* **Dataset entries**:
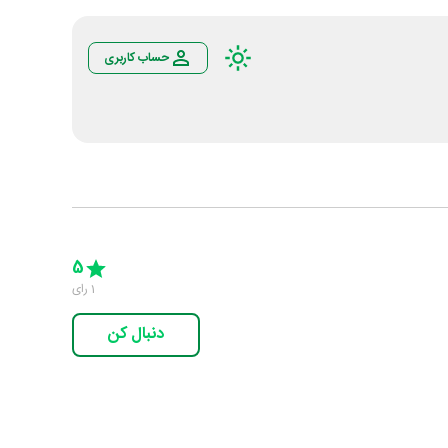
حساب کاربری
Empty
5 Stars
4 Stars
3 Stars
2 Stars
1 Star
5
1
رای
دنبال کن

* **Directions**: Repeat the data exactly, excluding the pictures.

* **Reply to the task**:
حساب کاربری
Empty
5 Stars
4 Stars
3 Stars
2 Stars
1 Star
5
1
رای
دنبال کن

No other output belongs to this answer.